If you want to live in the White House, yet not leave Texas, much less run for office, you’re in luck. This month a Texas mansion modeled after the White House was put up for auction.
The house, located at 515 Baybridge in Morgan’s Point near La Porte, doesn’t have the history of the White House, but it has an interesting story of its own.
Ross Sterling, the founder of Humble Oil (now ExxonMobil), was the man who had the house built.
Alfred C. Finn, a leading architect of the time, designed and built the house, which was situated on a six-acre lot facing Galveston Bay. The east, Galveston Bay-facing side of the house resembles the South Portico of the White House.
The house is approximately 21,000 square feet with 34 rooms, including seven fireplaces, nine bedrooms and 15 bathrooms. It features a 12-inch Texas limestone façade on a deeply submerged foundation, which helped to preserve the house through the hurricanes and tropical depressions that hit the Gulf Coast.
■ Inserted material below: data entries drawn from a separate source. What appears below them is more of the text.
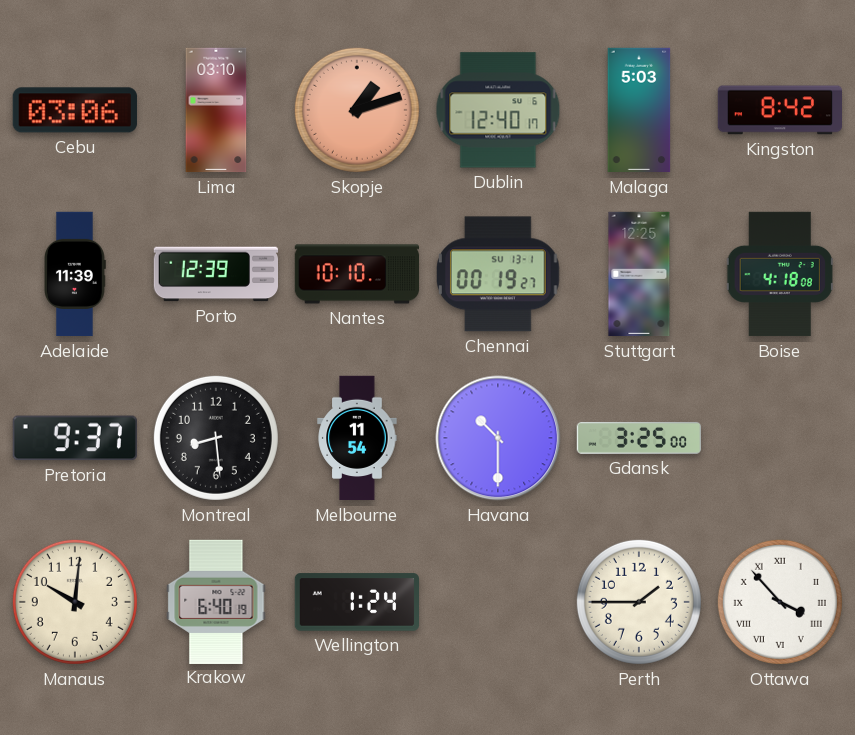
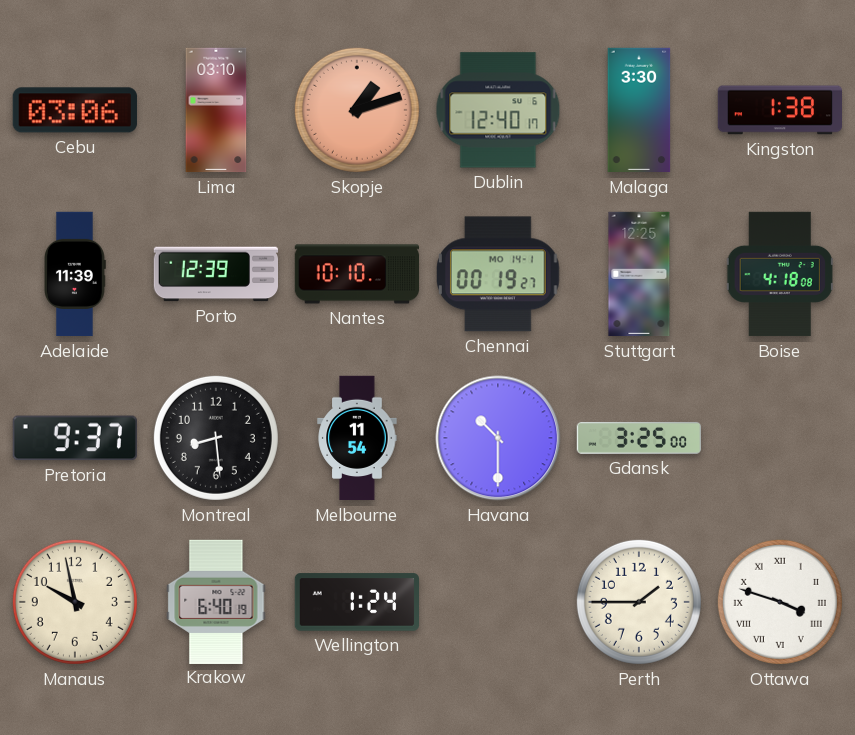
Malaga: 5:03 -> 3:30
Kingston: 8:42 -> 1:38
Chennai date: SU 13-1 -> MO 14-1
Manaus: 10:01 -> 9:58
Ottawa: 3:53 -> 3:48
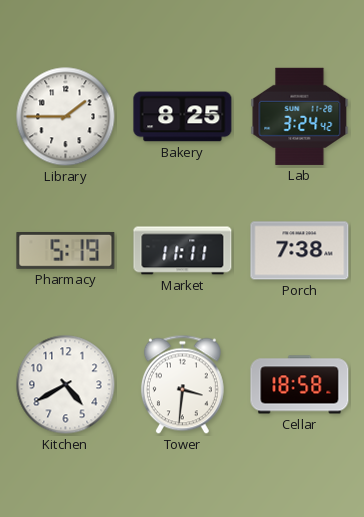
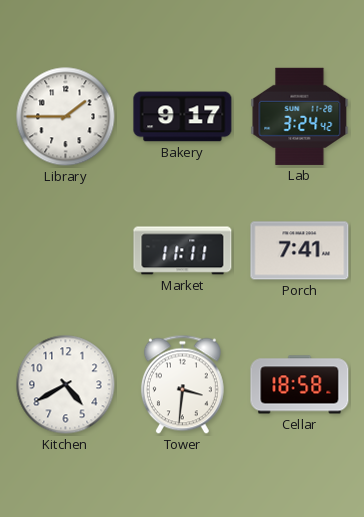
Bakery: 8:25 -> 9:17
Pharmacy: 5:19 -> none
Porch: 7:38 -> 7:41
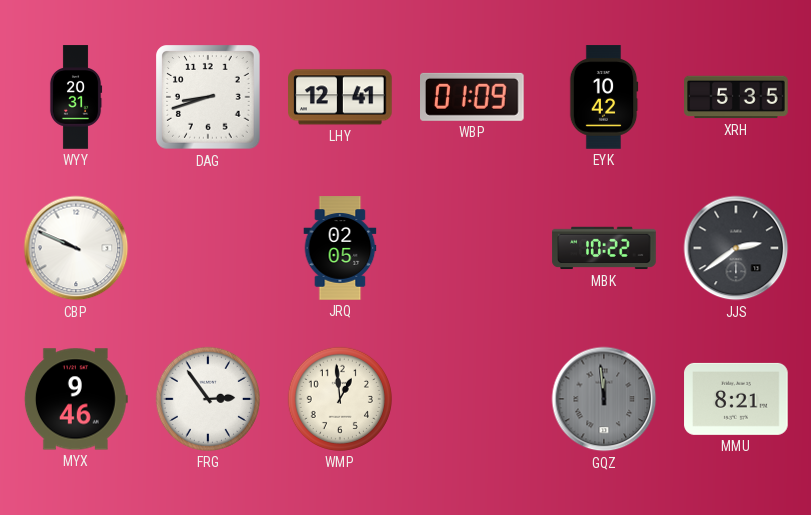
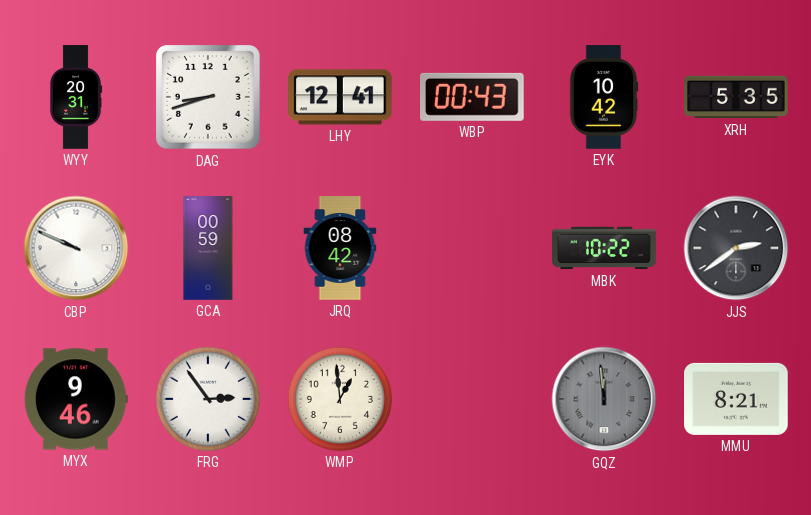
WBP: 01:09 -> 00:43
GCA: none -> 00:59
JRQ: 02:05 -> 08:42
Sterling called the house Miramar (for “sea view”). It opened in 1927, and served as a second home for Sterling, who lived in Houston as he built his fortune in the oil business.
Miramar was not the only famous house in which Sterling would live. He served as governor from 1931-33, and he lived in the Texas Governor’s Mansion during those years. He returned to Houston and resumed his business career before his death in 1949.
Sterling gave Miramar to charity in 1946. The Juvenile Optimist Club used it as a juvenile boys’ home before the house went through a succession of owners. The site has a historical marker.